Requirement: Search the data for the string "Razvodna" and extract every line where it appears.

Stored items:
== Segment start ==
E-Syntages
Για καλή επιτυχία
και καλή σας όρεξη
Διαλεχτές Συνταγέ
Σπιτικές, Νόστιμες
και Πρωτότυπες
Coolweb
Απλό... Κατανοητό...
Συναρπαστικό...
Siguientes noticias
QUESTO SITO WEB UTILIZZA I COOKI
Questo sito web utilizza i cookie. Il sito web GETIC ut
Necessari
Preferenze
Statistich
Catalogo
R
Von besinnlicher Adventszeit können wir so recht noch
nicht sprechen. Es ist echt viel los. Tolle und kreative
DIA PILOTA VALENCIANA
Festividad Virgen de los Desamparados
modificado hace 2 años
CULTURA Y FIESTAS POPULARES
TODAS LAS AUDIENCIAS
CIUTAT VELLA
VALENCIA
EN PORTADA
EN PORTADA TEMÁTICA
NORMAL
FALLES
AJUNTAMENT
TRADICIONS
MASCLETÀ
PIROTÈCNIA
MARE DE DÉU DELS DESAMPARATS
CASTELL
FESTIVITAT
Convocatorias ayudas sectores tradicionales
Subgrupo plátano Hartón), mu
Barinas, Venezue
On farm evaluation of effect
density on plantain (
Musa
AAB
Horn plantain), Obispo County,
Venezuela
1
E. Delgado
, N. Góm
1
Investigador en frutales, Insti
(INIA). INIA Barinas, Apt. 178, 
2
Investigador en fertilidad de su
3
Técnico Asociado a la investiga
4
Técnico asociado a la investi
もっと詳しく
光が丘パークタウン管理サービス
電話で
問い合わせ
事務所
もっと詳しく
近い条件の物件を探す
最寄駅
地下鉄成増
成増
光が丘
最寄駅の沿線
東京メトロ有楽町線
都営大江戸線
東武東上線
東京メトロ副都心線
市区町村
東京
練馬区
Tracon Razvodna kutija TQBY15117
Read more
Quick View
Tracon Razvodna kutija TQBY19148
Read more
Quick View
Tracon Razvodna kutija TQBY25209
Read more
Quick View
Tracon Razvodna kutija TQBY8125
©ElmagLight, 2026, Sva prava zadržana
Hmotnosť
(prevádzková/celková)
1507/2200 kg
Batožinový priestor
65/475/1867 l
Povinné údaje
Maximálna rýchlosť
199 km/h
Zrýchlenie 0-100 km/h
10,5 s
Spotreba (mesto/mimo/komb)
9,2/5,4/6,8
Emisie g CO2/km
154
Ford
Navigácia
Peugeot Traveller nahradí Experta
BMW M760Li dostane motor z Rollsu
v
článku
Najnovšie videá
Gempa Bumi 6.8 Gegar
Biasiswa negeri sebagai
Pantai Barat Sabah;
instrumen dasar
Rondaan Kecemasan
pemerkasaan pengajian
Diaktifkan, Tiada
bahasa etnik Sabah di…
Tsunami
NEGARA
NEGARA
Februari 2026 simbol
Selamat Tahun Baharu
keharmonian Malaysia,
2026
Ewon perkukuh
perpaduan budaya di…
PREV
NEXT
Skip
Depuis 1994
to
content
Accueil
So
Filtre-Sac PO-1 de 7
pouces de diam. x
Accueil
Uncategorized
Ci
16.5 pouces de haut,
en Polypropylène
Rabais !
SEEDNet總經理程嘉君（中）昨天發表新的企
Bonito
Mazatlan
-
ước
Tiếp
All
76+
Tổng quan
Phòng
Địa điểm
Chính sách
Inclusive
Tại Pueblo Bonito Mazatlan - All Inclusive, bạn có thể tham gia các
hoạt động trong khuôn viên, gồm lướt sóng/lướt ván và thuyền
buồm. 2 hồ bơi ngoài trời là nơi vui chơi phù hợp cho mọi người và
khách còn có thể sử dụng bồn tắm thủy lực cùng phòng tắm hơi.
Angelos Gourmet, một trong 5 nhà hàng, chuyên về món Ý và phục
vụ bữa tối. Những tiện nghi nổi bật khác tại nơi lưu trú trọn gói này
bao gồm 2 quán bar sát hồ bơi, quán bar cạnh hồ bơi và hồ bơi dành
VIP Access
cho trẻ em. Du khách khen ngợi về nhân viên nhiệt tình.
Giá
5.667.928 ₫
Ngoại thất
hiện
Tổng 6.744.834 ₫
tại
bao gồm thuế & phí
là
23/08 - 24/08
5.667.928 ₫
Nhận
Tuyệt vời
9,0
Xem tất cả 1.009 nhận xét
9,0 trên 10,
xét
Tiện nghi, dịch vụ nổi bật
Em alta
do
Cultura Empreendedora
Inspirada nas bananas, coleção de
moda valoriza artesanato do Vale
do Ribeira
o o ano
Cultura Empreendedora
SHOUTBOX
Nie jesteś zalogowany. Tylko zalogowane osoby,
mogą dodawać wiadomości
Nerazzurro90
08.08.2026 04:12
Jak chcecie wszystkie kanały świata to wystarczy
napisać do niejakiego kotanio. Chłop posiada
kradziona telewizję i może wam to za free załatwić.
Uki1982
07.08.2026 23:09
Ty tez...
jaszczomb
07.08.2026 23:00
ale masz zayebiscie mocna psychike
== Segment end ==
Response:
Tracon Razvodna kutija TQBY15117
Tracon Razvodna kutija TQBY19148
Tracon Razvodna kutija TQBY25209
Tracon Razvodna kutija TQBY8125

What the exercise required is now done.